Friday was a confirmation day of sorts. It was awards day at my kid's school. Parents were given a time, and we weren't told if our child would be getting an award. The Hubbs and I went, along with grandma and sister, because we wanted to be confident that our child would get one. She's a hard worker, she completes her homework, she's kind, she participates. So while I had a feeling that she would get one, I still wasn't sure. The Hubbs was sweating bullets. He was super nervous and anxious. Which is totally cute, am I right?
Caitlin was one of the first children in the first grade to get an award. She was named a Bearcat Champion for the first quarter. Showing character, academics, and all around good citizenship. This isn't a post to brag and boast. To sing the praises of my genius level child. We are no where near genius level. We work hard, every school night to complete homework when we'd rather watch Jessie. We write sentences even when we cry (me included sometimes). We work out the math problems because Caitlin loves math, and I participate because I don't want her to lose that love for a subject I loathe.
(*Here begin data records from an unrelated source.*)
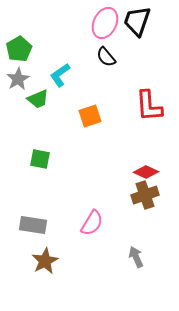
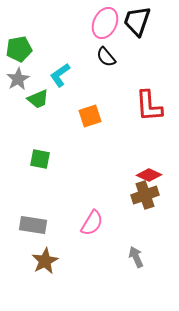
green pentagon: rotated 20 degrees clockwise
red diamond: moved 3 px right, 3 px down
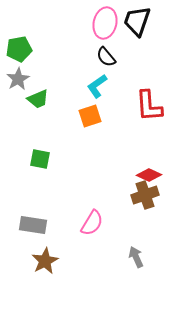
pink ellipse: rotated 12 degrees counterclockwise
cyan L-shape: moved 37 px right, 11 px down
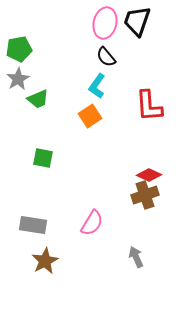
cyan L-shape: rotated 20 degrees counterclockwise
orange square: rotated 15 degrees counterclockwise
green square: moved 3 px right, 1 px up
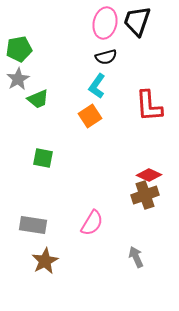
black semicircle: rotated 65 degrees counterclockwise
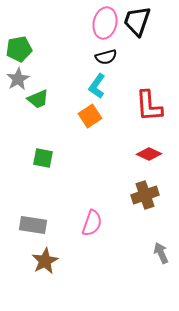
red diamond: moved 21 px up
pink semicircle: rotated 12 degrees counterclockwise
gray arrow: moved 25 px right, 4 px up
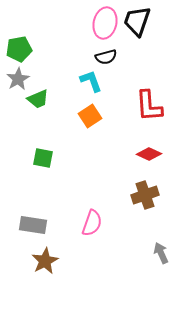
cyan L-shape: moved 6 px left, 5 px up; rotated 125 degrees clockwise
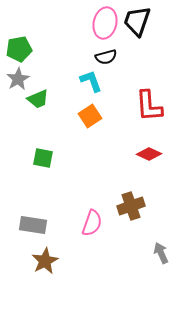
brown cross: moved 14 px left, 11 px down
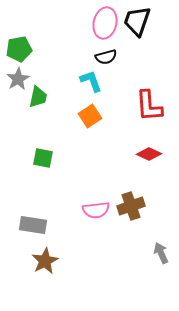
green trapezoid: moved 2 px up; rotated 55 degrees counterclockwise
pink semicircle: moved 4 px right, 13 px up; rotated 64 degrees clockwise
As parents, the Hubbs and I got some confirmation that we are doing it right. Even on the nights when we eat grilled cheese and chips for dinner. Even on the days when I yell ninety five percent of the day away. Even on those nights when we cry at the dinner table because homework is soooooo boring. Even then, we are still doing it right. And it's with that confirmation that I can take a breath, because most days friends, it feels like I'm doing it totally wrong.
Friday was one of those days. One of the good, don't let this feeling end kind of days. The days that make you feel like Wonder Woman, and Super Mom, and maybe even a little like Super Man. A moment of parenting bliss that was due for a celebration. How does one top off a day where the universe and the school tells her she isn't half bad at this parenting thing?
By serving frozen yogurt for dinner of course.